Insulin pump & Medicare

I guess a lot has changed since the last time I was here and trying to navigate so I guess I’ll start a new thread in regards to pumps and medicare. I wanted to ask about CGM as well so I hope its ok to ask here.

I’ll soon be on medicare (7/1) as my other insurance will be terminated tomorrow 6/30. I cant elect to stay on my current insurance as I collect SSI. I was reading the medicare books and I am lost, confused and having anxiety.

  1. anyone who has medicare how did you get your supplies?
  2. what is involved in getting your supplies, etc?
  3. currently I have the animas ping. Should I stay on this pump or try a different one (omnipod would be too big on me)?
  4. Animas has the animas vibe which has the CGM integrated into it. I want to get this pump so I have one unit but when I read the medicare book, CGMs arent covered. So for those that has both, how did you get it covered?
  5. what is the cost on supplies as I dont have much money but worried about the co-pays if any?

Thanks to all that can give me advice, suggestions, etc

I’m interested as well. As of right now CGM’s aren’t covered but there is a bill in congress requiring it to be. Google it and let your congress person know you need it! I’m pretty sure that insulin pumps are covered but not the Omnipod, of course, that’s what I’ve been on for several years. I don’t know where or how you get supplies but I imagine that the “part” that has prescriptions might cover the insulin?? But again, not sure. Seems like I’ve heard that insulin for pumps isn’t covered the same as insulin pens etc. I’m curious about all this also so hopefully someone will respond with better information.

Hi Amy - I started on Medicare last year. If you haven’t already, read this Medicare publication about Medicare and diabetes.

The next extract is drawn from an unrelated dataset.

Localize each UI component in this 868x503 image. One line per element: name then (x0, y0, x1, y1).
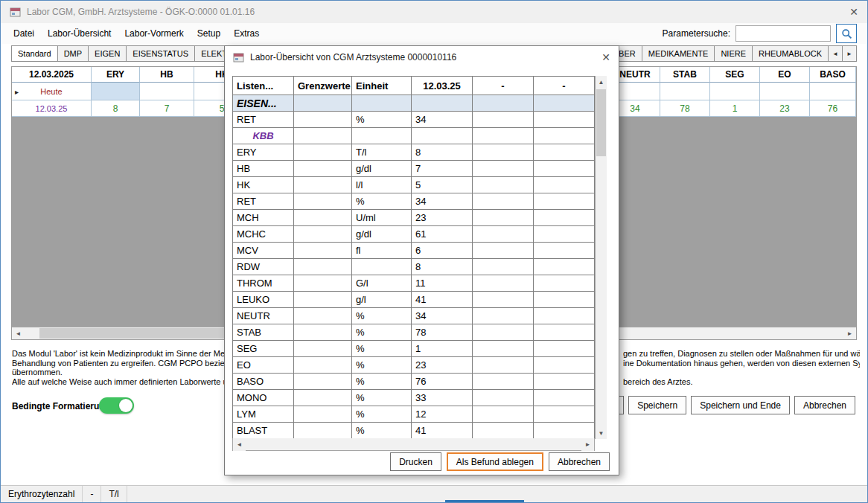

I have a Ping, too, and get my pump supplies under Medicare Part B from a third party vendor called CCS Medical. There are other Medicare suppliers out there. Like any prescription item, the doctor must order it. CCS sends me a 90 supply every 90 days.

They usually call me to find out if I’m ready for the next shipment and always want to know the date of my last diabetes doctor appointment. Medicare requires that we see a doctor every 90 days in order to receive Part B supplies.

I understand that you can get insulin under Part B if you use a pump but I had some trouble with that decided to get my insulin under my mail order Rx plan that I have as retirement benefit from my former employer.

I get my test strips under Medicare Part B from Walgreens. Medicare enforces strip limits unless your doctor appeals on your behalf for more. My doctor ordered and Medicare approved 14/day for me.

Medicare will not cover CGMs. Again, my retiree medical coverage picks up my CGM supplies for me. Most “Medi-gap” policies will only pay for items that Medicare covers. Fortunately for me, my policy will pay 80% for my CGM stuff.

Medicare will pay for an insulin pump every five years but there are some very specific rules that govern this coverage. Having an insulin pump before going on Medicare is an advantage for eligibility. I have no experience with this yet since my pump is only three year old. Search TuD, click on the magnifying glass icon in the upper right of this screen, and use the search term “Medicare insulin pumps.” Alternately, you could just Google using that same term to reveal the Medicare page that lists those rules.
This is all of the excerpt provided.